Lo apretó contra su pecho y apenas pudo reprimir un respingo al notar la manera en que palpitaba aquel cuerpecillo. Por un instante, sintió, como si fuera un pujo animal, el deseo de abandonar sus propósitos, de depositar al niño al lado del cuerpo dormido de la madre, de contemplar cómo buscaba con ansia el pecho de Plácida. Sí, todo eso hubiera sido… ¿cómo decirlo? Bonito, sí, bonito. Pero no existía mucho espacio en sus vidas para lo bonito. Respiró hondo y salió del cubículo donde había nacido el pequeño ser. Una bofetada de aire frío cuajado de copos de nieve le golpeó en el rostro. El escalofrío resultó inevitable, pero, a la vez, la gelidez pareció aliviar un poco su malestar.
Estaba oscuro aunque algunas guedejas de luz plateada habían comenzado a deslizarse perezosas por los bordes del castra. Se echó encima de la cabeza un manto y apretó el paso. Sólo un par de legionarios que golpeaban el suelo para soportar las mordeduras del frío repararon en ella. Ninguno le dijo nada. Seguramente, aquella meretrix se limitaba a cumplir con su deber aunque la hora fuera tan temprana.
El camino serpenteante que moría en el negro bosque aparecía prácticamente cubierto por una nieve dura y espesa. Tan sólo, aquí y allí, sobresalían algunas piedras que, incluso con su mortaja blanca, indicaban la senda construida con la mayor competencia por los legionarios.
Cuando alcanzó los primeros árboles, los pies ya se le habían quedado helados y el frío había comenzado a subirle por los tobillos hasta alcanzarle las pantorrillas. Llevaba bien cubiertas las piernas, pero ahora se percataba de que la lana era insuficiente para protegerse de aquella helada. Echó un vistazo a la criatura. El calor que despedía su pecho había tenido el efecto de amodorrarlo y daba la sensación de disfrutar de un sueño plácido y tranquilo.

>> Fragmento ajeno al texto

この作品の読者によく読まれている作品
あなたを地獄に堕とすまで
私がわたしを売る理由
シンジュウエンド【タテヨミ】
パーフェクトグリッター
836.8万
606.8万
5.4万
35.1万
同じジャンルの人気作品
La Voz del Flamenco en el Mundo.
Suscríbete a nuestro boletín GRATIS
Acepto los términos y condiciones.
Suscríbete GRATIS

Debió adentrarse un centenar de pasos en el bosque antes de detenerse. Lo hizo en un claro casi redondo cuyos bordes estaban delimitados por unos árboles tan elevados que apenas permitían el paso tembloroso de los tímidos rayos del sol. Suavemente, como si intentara no turbar su sueño, se arrodilló y depositó al recién nacido en el suelo. Iba muy bien fajado y no se dio cuenta de nada. Lo observó por un instante, y acto seguido, la meretrix se llevó la mano al pecho. Sacó un cuchillo largo, de hoja ancha y afilada. Lo había cogido prestado de las cocinas y estaba segura de que nadie se percataría de su ausencia antes de que lo devolviera. Lo agarró con las dos manos y con toda la fuerza de que fue capaz, lo descargó sobre la tierra. Fue un golpe vigoroso, pero el suelo, endurecido por el frío hasta alcanzar la consistencia de la piedra, lo absorbió sin apenas sufrir un arañazo.

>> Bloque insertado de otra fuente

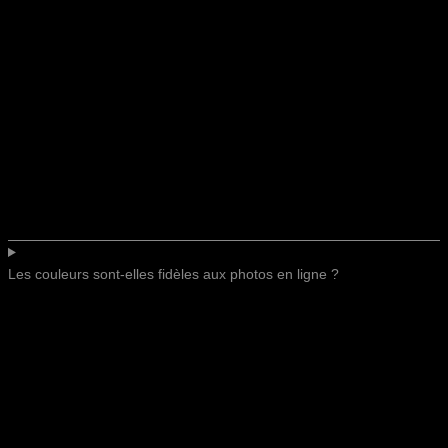
Les couleurs sont-elles fidèles aux photos en ligne ?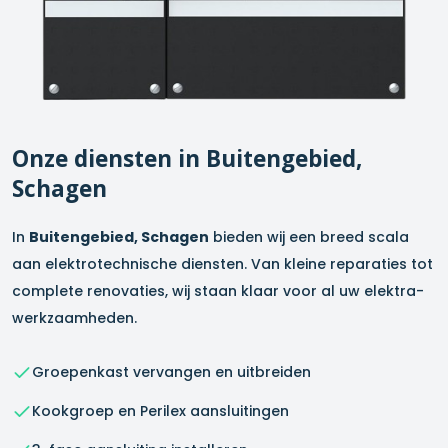
Onze diensten in
Buitengebied,
Schagen
In
Buitengebied, Schagen
bieden wij een breed scala
aan elektrotechnische diensten. Van kleine reparaties tot
complete renovaties, wij staan klaar voor al uw elektra-
werkzaamheden.
Groepenkast vervangen en uitbreiden
Kookgroep en Perilex aansluitingen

Sin soltar el cuchillo, Rode observó la superficie que se extendía ante sus ojos. ¿Podía tratarse de una roca? Depositó la hoja al lado de sus rodillas y pasó la mano por la nieve. Al apartarla, pudo percibir el lecho de hojas y tierra agazapado bajo la alba cobertura. No, no se trataba de roca. Era tierra, una tierra negra y húmeda, pero también de consistencia pétrea. La arañó sólo para descubrir que no conseguiría cavar un hoyo ni siquiera ayudada por el cuchillo. Quizá si contara con un fuego para ablandarla, quizá si dispusiera de una de esas azadas que llevaban a todas partes los legionarios, sí, quizá con alguna de esas ayudas podría hacer algo. Sin embargo, no disponía de ellas.
Un gemido, similar a un ronroneo, la obligó a dirigir la mirada hacia el niño. Se agitaba suavemente. Sin duda, se despertaría enseguida y cuando lo hiciera rompería a llorar, asustado y hambriento. No, no debía regresar del sueño. Por el contrario, tenía que pasar del que ahora atravesaba a aquel otro, eterno, del que nadie volvía. Por un instante, pensó en descargar el cuchillo sobre el pecho o el cuello de la criatura. Sin embargo, rechazó la idea con horror. No, estaba segura de que no sería capaz de derramar la sangre de un recién nacido.